Features of Coastal Foul Weather Gear:
The two pieces of foul weather gear you will want to invest in are a jacket and a pair of bibs or trousers. These items should be fully waterproof and breathable. In sailing, your comfort depends on your gear’s ability to keep you dry by keeping water out, and transporting moisture (sweat) out. Typically coastal gear is designed from a two layer laminate, waterproof, breathable, that’s the most dominant. The other material, a microporous three-layer, like a GORE-TEX product, is more durable and breathable, but at a higher cost.
There are key features you will want to look for in your gear.
- Hoods: Adjustable fluorescent colored hoods with reflective tapes. The more adjustments on the hood the better.
- Collars: Medium height collars (typically reach ears or slightly higher) with Velcro adjustable front storm flaps.
- Cut/Fit: Extra room in the cut to allow for ease of movement and for varied thicknesses of layers worn underneath for warmth.
- Fabrics: Fully waterproof and breathable.
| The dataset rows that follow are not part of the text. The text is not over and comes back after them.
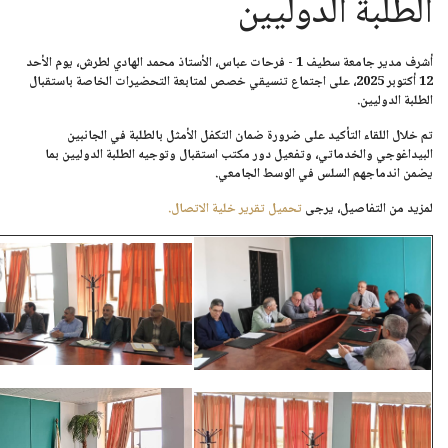
الطلبة الدوليين
أشرف مدير جامعة سطيف 1 - فرحات عباس، الأستاذ
محمد الهادي لطرش
، يوم
الأحد
12 أكتوبر 2025
، على اجتماع تنسيقي خصص لمتابعة التحضيرات الخاصة باستقبال
الطلبة الدوليين.
تم خلال اللقاء التأكيد على ضرورة ضمان التكفل الأمثل بالطلبة في الجانبين
البيداغوجي والخدماتي، وتفعيل دور مكتب استقبال وتوجيه الطلبة الدوليين بما
يضمن اندماجهم السلس في الوسط الجامعي.
لمزيد من التفاصيل، يرجى
تحميل تقرير خلية الاتصال.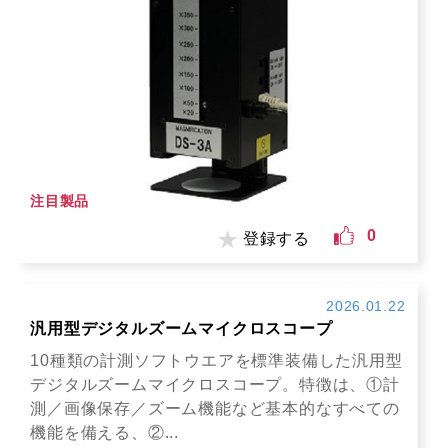
注目製品
0
登録する
2026.01.22
汎用型デジタルズームマイクロスコープ
10種類の計測ソフトウエアを標準装備した汎用型
デジタルズームマイクロスコープ。特徴は、①計
測／画像保存／ズーム機能など基本的なすべての
機能を備える、②...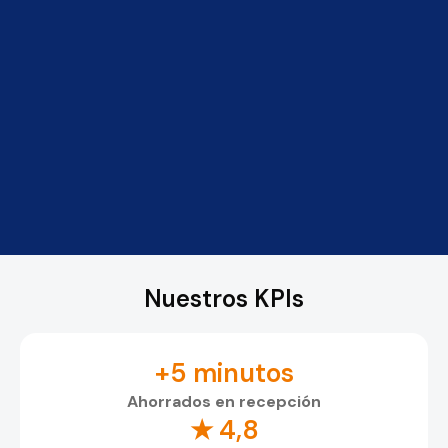
Nuestros KPIs
+5 minutos
Ahorrados en recepción
★ 4,8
Either 2 layer coated, or 3 layer laminated.
- Closures: Double storm wrist cuffs, 2 way entry zipper with Velcro storm flap
- Trousers: Mid to High cut chest, ankle closures, reinforced seat and knees
How to Choose
In choosing a coastal jacket and trousers, it’s first important to know what the majority of your sailing is so that you can make a choice between features and fabric. The scenarios are: A. Someone who’s doing coastal sailing but also doing some offshore sailing with a little bit of short to medium passage-making. or B. Someone who gets a coastal jacket but also does a lot of inshore, isn’t really doing offshore, therefore doesn’t need as much protection. Styles within the coastal sailing foul weather gear category will lend themselves to either of these needs.
Coastal sailors who do more on the offshore or distance side of things will want more durable materials, a more adjustable hood or higher collar, and perhaps hand-warmer pockets.
Those sailing mostly coastal, inshore and short distances might prefer jackets with less structure to the hood, a shorter collar and slightly less bulk from pockets, as too much protection can be uncomfortable.
Base and Mid Layers:
With proper layering under your foul weather gear you will be comfortable through a few days of sailing in less than ideal weather. Wicking under layers will be your everyday attire in bad weather. Use base and mid layers to maintain a comfortable body temperature by adding or removing layers. The key to long duration comfort will be your under layer’s ability to transport (wick) moisture (sweat) from the surface of your skin to your foul weather gear where it can be move out through the waterproof/breathable fabric.
Avoid wearing any cotton clothes; they hold moisture like a sponge and chill you. Even unworn cotton clothes can become ‘damp’ when exposed to sea air.
Gloves & Boots for Coastal Sailing:
Be sure to match your gloves and boots to the type of coastal sailing you may be doing. For shorter periods of sailing, non breathable boots may suffice. For longer passages breathable boots will do a much better job keeping your feet dry and warm. No cotton socks. Merino wool ensures sustained warmth and moisture-wicking. Pack two pairs. If wearing insulated gloves, one pair for shorter trips is okay, but having a second pair to alternate between will give gloves more time to dry out between watches. Cold hands are weak hands.